▶ _TASK TO COMPLETE_:
Images should be left out, and everything else in the listing reproduced exactly.
────────
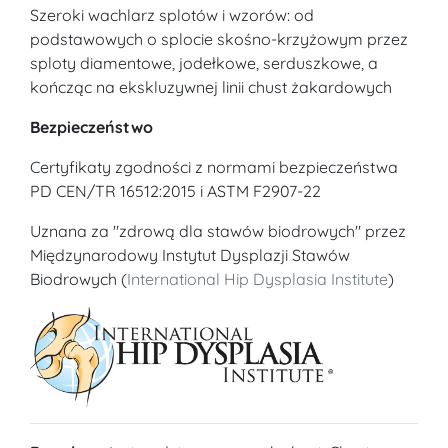
Szeroki wachlarz splotów i wzorów: od
podstawowych o splocie skośno-krzyżowym przez
sploty diamentowe, jodełkowe, serduszkowe, a
kończąc na ekskluzywnej linii chust żakardowych
Bezpieczeństwo
Certyfikaty zgodności z normami bezpieczeństwa
PD CEN/TR 16512:2015 i ASTM F2907-22
Uznana za "zdrową dla stawów biodrowych" przez
Międzynarodowy Instytut Dysplazji Stawów
Biodrowych (
International Hip Dysplasia Institute
)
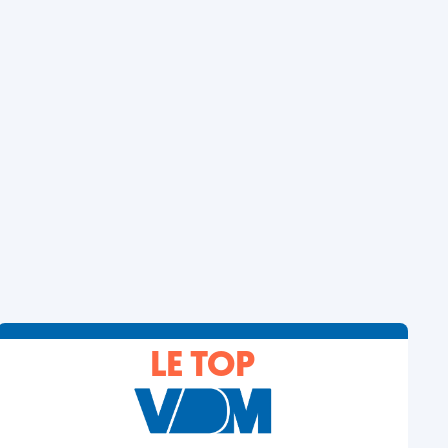
LE TOP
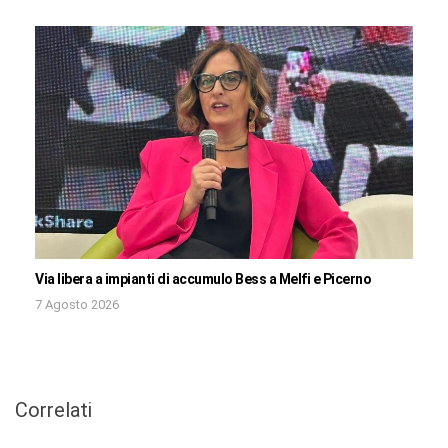
Via libera a impianti di accumulo Bess a Melfi e Picerno
7 Agosto 2026
Correlati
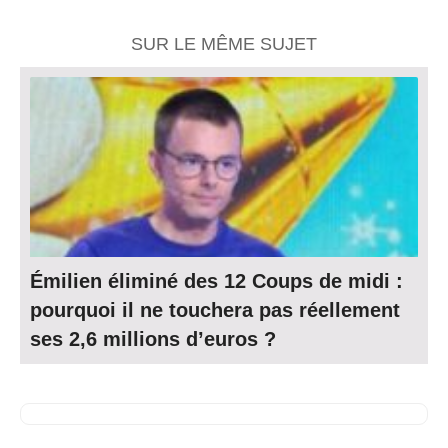
SUR LE MÊME SUJET
Émilien éliminé des 12 Coups de midi :
pourquoi il ne touchera pas réellement
ses 2,6 millions d’euros ?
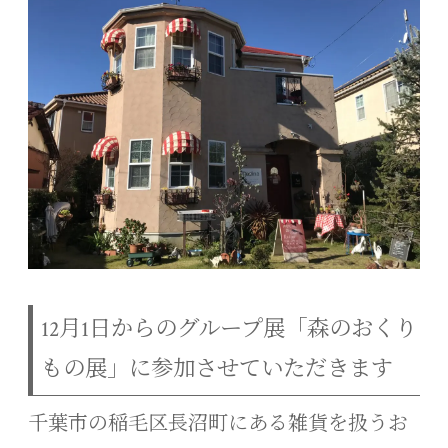
12月1日からのグループ展「森のおくり
もの展」に参加させていただきます
千葉市の稲毛区長沼町にある雑貨を扱うお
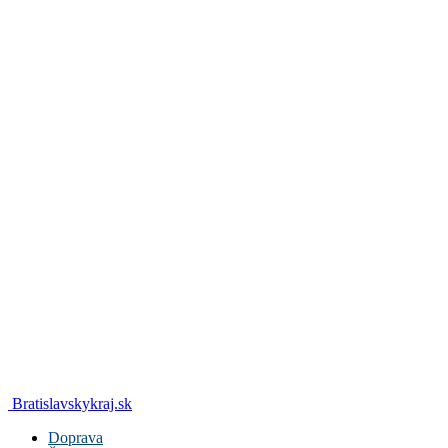
Bratislavskykraj.sk
Doprava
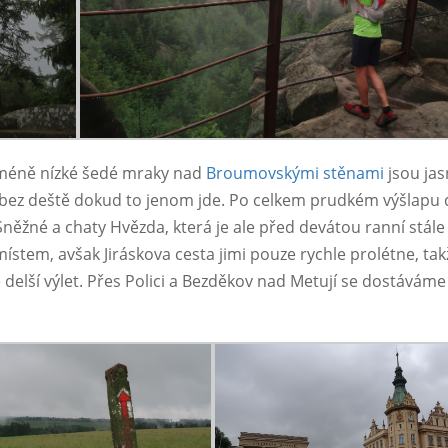
cméně nízké šedé mraky nad
Broumovskými stěnami
jsou ja
 bez deště dokud to jenom jde. Po celkem prudkém výšlapu 
něžné a chaty Hvězda, která je ale před devátou ranní stále 
tem, avšak Jiráskova cesta jimi pouze rychle prolétne, tak
ě delší výlet. Přes Polici a Bezděkov nad Metují se dostáváme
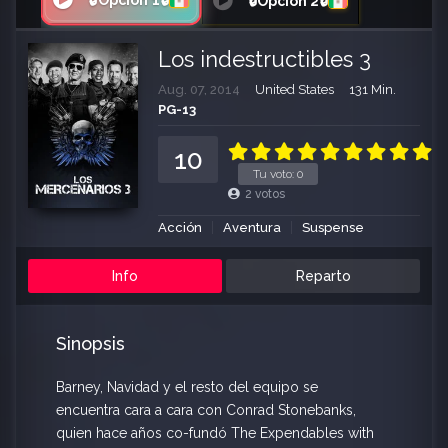
🔒Opción 1🔒
🔒Opción 2🔒
Los indestructibles 3
Aug. 07, 2014
United States
131 Min.
PG-13
10
Tu voto:
0
2
votos
Acción
Aventura
Suspense
Info
Reparto
Sinopsis
Barney, Navidad y el resto del equipo se
encuentra cara a cara con Conrad Stonebanks,
quien hace años co-fundó The Expendables with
────────
▶ _PROBLEM SOLUTION_:
Szeroki wachlarz splotów i wzorów: od
podstawowych o splocie skośno-krzyżowym przez
sploty diamentowe, jodełkowe, serduszkowe, a
kończąc na ekskluzywnej linii chust żakardowych
Bezpieczeństwo
Certyfikaty zgodności z normami bezpieczeństwa
PD CEN/TR 16512:2015 i ASTM F2907-22
Uznana za "zdrową dla stawów biodrowych" przez
Międzynarodowy Instytut Dysplazji Stawów
Biodrowych (
International Hip Dysplasia Institute
)
LE TOP
Via libera a impianti di accumulo Bess a Melfi e Picerno
7 Agosto 2026
Correlati
SUR LE MÊME SUJET
Émilien éliminé des 12 Coups de midi :
pourquoi il ne touchera pas réellement
ses 2,6 millions d’euros ?
12月1日からのグループ展「森のおくり
もの展」に参加させていただきます
千葉市の稲毛区長沼町にある雑貨を扱うお
Bratislavskykraj.sk
Doprava
cméně nízké šedé mraky nad
Broumovskými stěnami
jsou ja
 bez deště dokud to jenom jde. Po celkem prudkém výšlapu 
něžné a chaty Hvězda, která je ale před devátou ranní stále 
tem, avšak Jiráskova cesta jimi pouze rychle prolétne, tak
ě delší výlet. Přes Polici a Bezděkov nad Metují se dostáváme
🔒Opción 1🔒
🔒Opción 2🔒
Los indestructibles 3
Aug. 07, 2014
United States
131 Min.
PG-13
10
Tu voto:
0
2
votos
Acción
Aventura
Suspense
Info
Reparto
Sinopsis
Barney, Navidad y el resto del equipo se
encuentra cara a cara con Conrad Stonebanks,
quien hace años co-fundó The Expendables with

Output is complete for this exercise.